The term ‘risk compensation’ has also been applied to the fact that the wearing of seatbelts does not decrease the level of some forms of road traffic injuries since drivers, feeling more secure, are thereby encouraged to drive more recklessly.
In the same way making PrEP freely available to already promiscuous homosexuals could well encourage more sexual risk-taking and more sexually transmitted disease as a result. Any effect on decreasing HIV transmission rates is then cancelled out by rising levels of promiscuity.
Many will be shocked at the levels of promiscuity reported in these high-risk groups. In one study in the Cochrane database, during screening, participants reported an average of 12 coital acts per week with an average of 21 sexual partners in the previous 30 days.
It is only when these facts are known that the highly addictive nature of high-risk sexual activity, especially amongst male homosexuals, becomes evident. PrEP is not a prevention strategy at all. It is rather a harm reduction strategy aimed at lessening the damage that people addicted to high-risk sexual behaviours are doing to themselves. More akin to clean needles for drug addicts, filter cigarettes for smokers, protective gloves for compulsive burglars or seatbelts for habitual joy-riders.
As has been recently argued with respect to PrEP for drug addicts, ‘PrEP is not ready for our community and our community is not ready for PrEP’. We need instead to address the underlying structural drivers and social context of the HIV epidemic and ask what it is that actually leads people to behave in this way.
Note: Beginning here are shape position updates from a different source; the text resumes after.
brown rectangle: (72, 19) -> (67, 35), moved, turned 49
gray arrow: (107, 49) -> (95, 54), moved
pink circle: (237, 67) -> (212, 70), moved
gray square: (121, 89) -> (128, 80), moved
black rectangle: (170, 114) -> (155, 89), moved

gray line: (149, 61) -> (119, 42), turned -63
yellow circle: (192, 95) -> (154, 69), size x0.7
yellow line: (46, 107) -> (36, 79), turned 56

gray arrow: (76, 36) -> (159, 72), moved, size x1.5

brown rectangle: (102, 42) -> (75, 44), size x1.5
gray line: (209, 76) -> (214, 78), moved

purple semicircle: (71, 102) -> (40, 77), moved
PrEP may reduce the risk of HIV transmission significantly but it does not eradicate it. That is because it is not actually a ‘prevention’ strategy at all but a ‘harm reduction’ strategy. And lack of adherence and ‘risk displacement’ simply add to the problem. This means that those who rely on PrEP for protection against HIV are still effectively playing Russian roulette, with the willing assistance and collaboration of health professionals.
NHS England is right to challenge this judgement. We will need much more evidence that PrEP is truly effective in practice before embarking on this strategy, which brings us back to the bottom line in all this: The only way of preventing HIV infections, as opposed to reducing the chance of catching them, is by avoiding the high-risk sexual behaviours that lead to them.